Step 2: Recall the Formula for Work Done by an Expanding Gas
Under an isobaric (constant pressure) process, the work done by the gas is given by:
$$w = -\,P\,\Delta V$$
The negative sign indicates that when the gas expands, it does work on the surroundings and hence the system loses energy.
Step 3: Compute the Change in Volume
$$\Delta V = V_f - V_i = (1 \times 10^{-2}) - (1 \times 10^{-3}) \,\text{m}^3 = 9 \times 10^{-3} \,\text{m}^3$$
Step 4: Substitute the Values into the Work Formula
$$w = -\,P\,\Delta V = -\,\bigl(1 \times 10^5\,\text{N}\,\text{m}^{-2}\bigr)\,\bigl(9 \times 10^{-3}\,\text{m}^3\bigr)$$
Note: $1\,\text{N}\,\text{m}^{-2} = 1\,\text{Pa}$, and $1\,\text{J} = 1\,\text{N}\,\text{m}$.

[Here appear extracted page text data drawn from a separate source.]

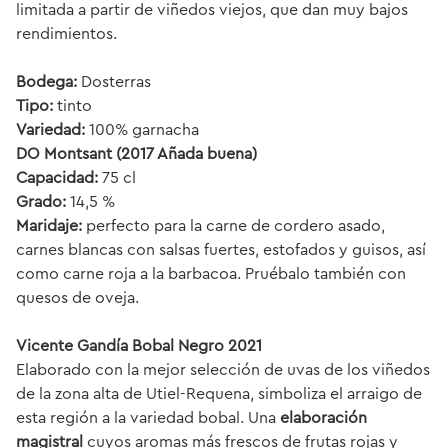
limitada a partir de viñedos viejos, que dan muy bajos
rendimientos.
Bodega:
Dosterras
Tipo:
tinto
Variedad:
100% garnacha
DO Montsant (2017 Añada buena)
Capacidad:
75 cl
Grado:
14,5 %
Maridaje:
perfecto para la carne de cordero asado,
carnes blancas con salsas fuertes, estofados y guisos, así
como carne roja a la barbacoa. Pruébalo también con
quesos de oveja.
Vicente Gandía Bobal Negro 2021
Elaborado con la mejor selección de uvas de los viñedos
de la zona alta de Utiel-Requena, simboliza el arraigo de
esta región a la variedad bobal. Una
elaboración
magistral
cuyos aromas más frescos de frutas rojas y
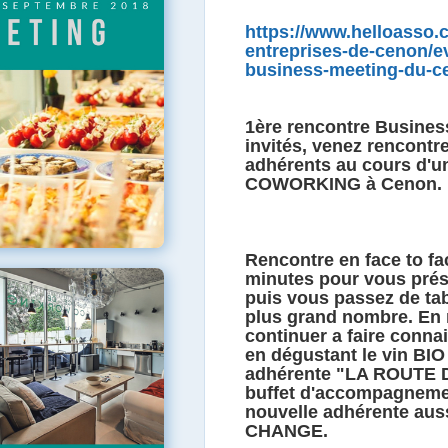
https://www.helloasso.
entreprises-de-cenon/e
business-meeting-du-c
1ère rencontre Busines
invités, venez rencontr
adhérents au cours d'un
COWORKING à Cenon.
Rencontre en face to fa
minutes pour vous prése
puis vous passez de tabl
plus grand nombre. En 
continuer a faire conna
en dégustant le vin BIO
adhérente "LA ROUTE D
buffet d'accompagnemen
nouvelle adhérente au
CHANGE.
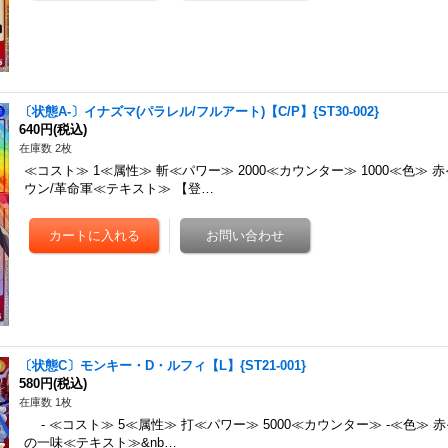
〔状態A-〕イナズマ(パラレル/フルアート)【C/P】{ST30-002}
640円
(税込)
在庫数 2枚
≪コスト≫ 1≪属性≫ 斬≪パワー≫ 2000≪カウンター≫ 1000≪色≫ 
ウン/革命軍≪テキスト≫ 【登…
〔状態C〕モンキー・D・ルフィ【L】{ST21-001}
580円
(税込)
在庫数 1枚
- ≪コスト≫ 5≪属性≫ 打≪パワー≫ 5000≪カウンター≫ -≪色≫ 
の一味≪テキスト≫&nb…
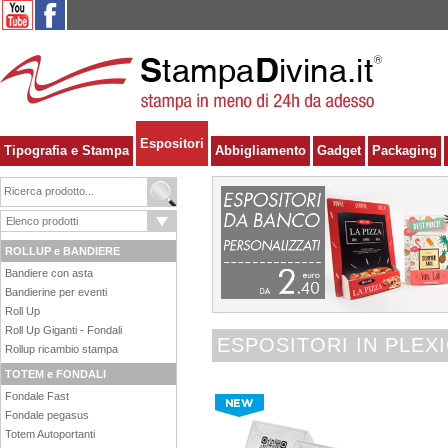
Espositori
Tipografia e Stampa
Abbigliamento
Gadget
Packaging
ROLLUP e BANDIERE
Bandiere con asta
Bandierine per eventi
Roll Up
Roll Up Giganti - Fondali
ESPOSITORI IN PLEX
Rollup ricambio stampa
TOTEM e FONDALI
Fondale Fast
Fondale pegasus
Totem Autoportanti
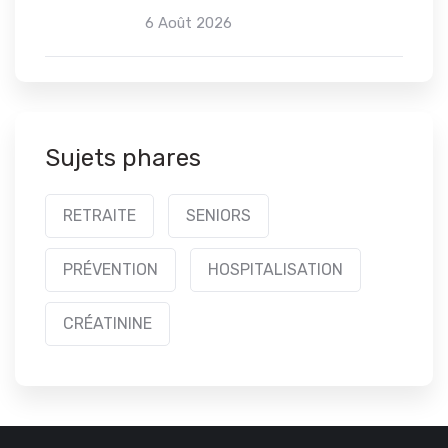
6 Août 2026
Sujets phares
RETRAITE
SENIORS
PRÉVENTION
HOSPITALISATION
CRÉATININE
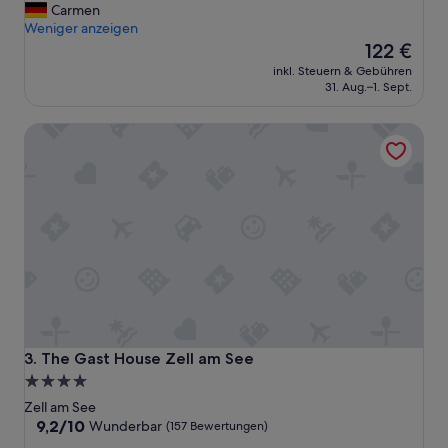
n
Carmen
e
Weniger anzeigen
N
Der
122 €
a
Preis
inkl. Steuern & Gebühren
c
beträgt
31. Aug.–1. Sept.
h
122 €
t
The Gast House Zell am See
p
e
r
f
e
k
t
.
L
e
i
d
e
The Gast House Zell am See
3. The Gast House Zell am See
r
4.0-
g
Sterne-
i
Zell am See
b
Unterkunft
9.2
9,2/10
Wunderbar
(157 Bewertungen)
t
von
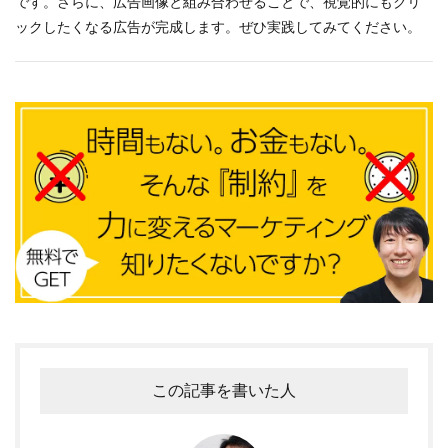
です。さらに、広告画像と組み合わせることで、視覚的にもクリ
ックしたくなる広告が完成します。ぜひ実践してみてください。
この記事を書いた人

Step 5: Perform the Multiplication
$$w = - \Bigl(1 \times 10^5 \times 9 \times 10^{-3}\Bigr)\,\text{J} = - (1 \times 9 \times 10^{5 - 3})\,\text{J} = - (9 \times 10^2)\,\text{J}$$
$$w = -900\,\text{J}$$
Step 6: Interpret the Result
The negative sign indicates that the system (gas) is doing work on the surroundings by expanding. The magnitude of the work is $900\,\text{J}$, and since the process is expansion, the sign is negative.
Final Answer
The work done in the process is -900 J.